→ Working data

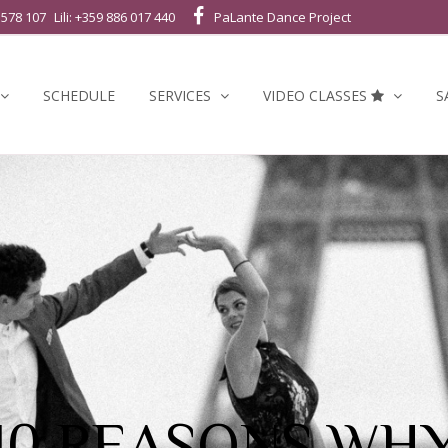
 578 107
Lili: +359 886 017 440
PaLante Dance Project
SCHEDULE
SERVICES
VIDEO CLASSES
S
10 REASONS WH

→ Try it
Your copy must hold every record above in its exact wording and must hold no pictures.

→ Result of this exercise
 578 107
Lili: +359 886 017 440
PaLante Dance Project
SCHEDULE
SERVICES
VIDEO CLASSES
S
10 REASONS WH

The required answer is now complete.